We thought of all that has happened in just seven short but disastrous years of the Bush Administration, and we asked: how might we position ourselves so we’re not fighting one another? Our issues are greater than any disagreement about either candidate. We all know that there is simply too much at stake.
On the one hand, we celebrate the unprecedented moment in which a black person and a female person have risen to the lead in the Democratic race for President of the United States. On the other hand, both of them are constantly pressed to deny their race or gender, to “transcend” it, to prove by their very existence that misogyny and racism no longer exist. This, even as both are popularly and reductively caricatured in perniciously stereotypical ways. Clinton as a woman with balls, Obama as “unqualified” and “grandiose,” Chelsea Clinton being “pimped” by her mother while Bill O’Reilly declares that Michelle Obama should be “lynched.”
How do we resist such a toxic Punch and Judy show of embattled identity, to the degree that many women feel that a vote for Obama “cheats” Clinton of her chance to break the glass ceiling, and many blacks feel that a vote for Clinton is a betrayal of the chance to break the race barrier?
We agreed that everyone needs to refocus on the big picture. All of us know that another Republican presidency would effectively bury the gains of both the civil rights and the feminist movements of the past fifty years. Judicial nominations alone could upend decades of hard work.
How, therefore, to reclaim a common purpose, a truly democratic “we”: we women of all races, we blacks of all genders, we Americans of all languages, we immigrants of all classes, we Latinas of all colors, we Southerners of all regions, we families of all ages, we parents working three jobs without healthcare, we poor who sleep on the streets, we single mothers whose homes are being repossessed, we displaced New Orleanians whose neo-Arcadian epic of displacement has yet to be resolved.
“Can’t we all just get along?” could have been the mantra of this power breakfast–though certainly not forever, nor for all purposes. Just long enough to roust the Republican rascals: the oil barons and Enron fraudsters and pre-emptive warmongers and sadistic torture-masters and trigger-happy antiabortionists and Blackwater mercenaries and the tribal extremists of various religious stripes who seem to look forward to Armageddon finally segregating humanity into true believers and recalcitrant, disposable trash.

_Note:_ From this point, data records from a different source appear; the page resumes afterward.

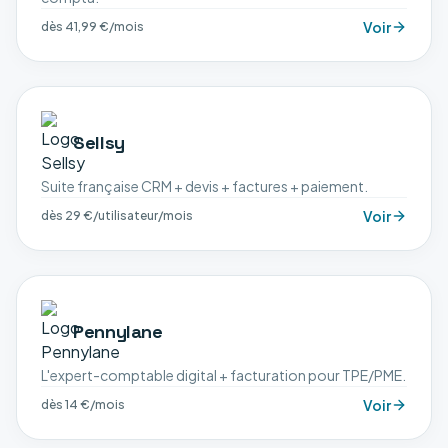
Voir
dès 41,99 €/mois
Sellsy
Suite française CRM + devis + factures + paiement.
Voir
dès 29 €/utilisateur/mois
Pennylane
L'expert-comptable digital + facturation pour TPE/PME.
Voir
dès 14 €/mois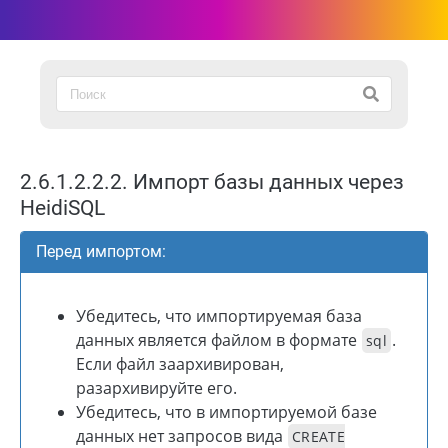
2.6.1.2.2.2. Импорт базы данных через
HeidiSQL
Перед импортом:
Убедитесь, что импортируемая база
данных является файлом в формате
.
sql
Если файл заархивирован,
разархивируйте его.
Убедитесь, что в импортируемой базе
данных нет запросов вида
CREATE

In the confusion of this triumphalist but precarious moment, therefore, it is important that the alliance between a now global feminism and a now global civil rights movement not be turned against itself and ultimately defeated. Obama and Clinton, each a complexly archetypal “role model,” represent, at their best, a new kind of American possibility. If we could get over our fixation on a fantasy that many of us hoped to see realized in our lifetimes, maybe we could finally turn to the issues that each of them brings to the table. We cannot remain tangled by stereotypes that demean with their sweeping divisiveness and historical cliché.
As we gathered up the empty plates, we recommitted ourselves to further joint discussions about how to attain that collective better future, however many early mornings, late nights and urns of coffee into the future that may take. We hope women across America will choose to do the same.